■ Task directions
Could you copy the records below exactly, leaving out any pictures?

■ Data shown
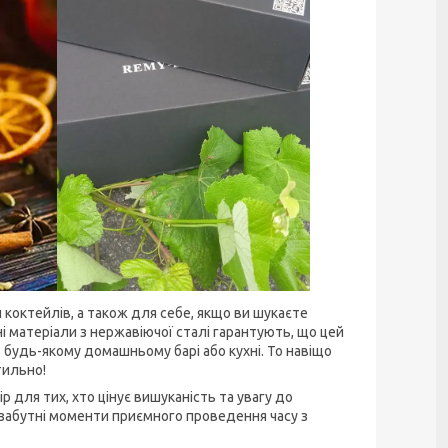
коктейлів, а також для себе, якщо ви шукаєте
і матеріали з нержавіючої сталі гарантують, що цей
в будь-якому домашньому барі або кухні. То навіщо
тильно!
р для тих, хто цінує вишуканість та увагу до
езабутні моменти приємного проведення часу з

■ Solution to the problem
коктейлів, а також для себе, якщо ви шукаєте
і матеріали з нержавіючої сталі гарантують, що цей
в будь-якому домашньому барі або кухні. То навіщо
тильно!
р для тих, хто цінує вишуканість та увагу до
езабутні моменти приємного проведення часу з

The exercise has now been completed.